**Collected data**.
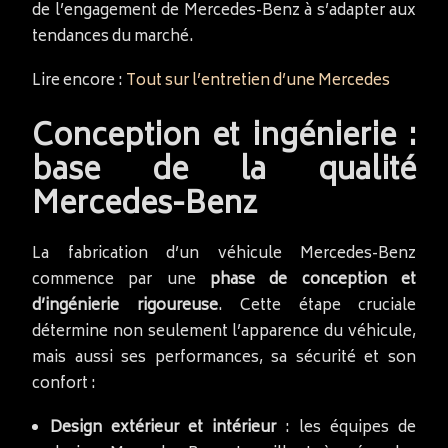
de l’engagement de Mercedes-Benz à s’adapter aux
tendances du marché.
Lire encore :
Tout sur l’entretien d’une Mercedes
Conception et ingénierie :
base de la qualité
Mercedes-Benz
La fabrication d’un véhicule Mercedes-Benz
commence par une
phase de conception et
d’ingénierie rigoureuse
. Cette étape cruciale
détermine non seulement l’apparence du véhicule,
mais aussi ses performances, sa sécurité et son
confort :
Design extérieur et intérieur
: les équipes de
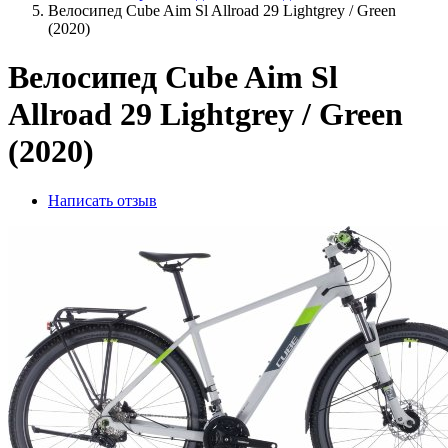
Велосипед Cube Aim Sl Allroad 29 Lightgrey / Green
(2020)
Велосипед Cube Aim Sl
Allroad 29 Lightgrey / Green
(2020)
Написать отзыв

**EXERCISE AIM**.
If a line in the records contains the string "ingénierie", include it in the count; report that count alone.

**TASK SOLUTION**.
2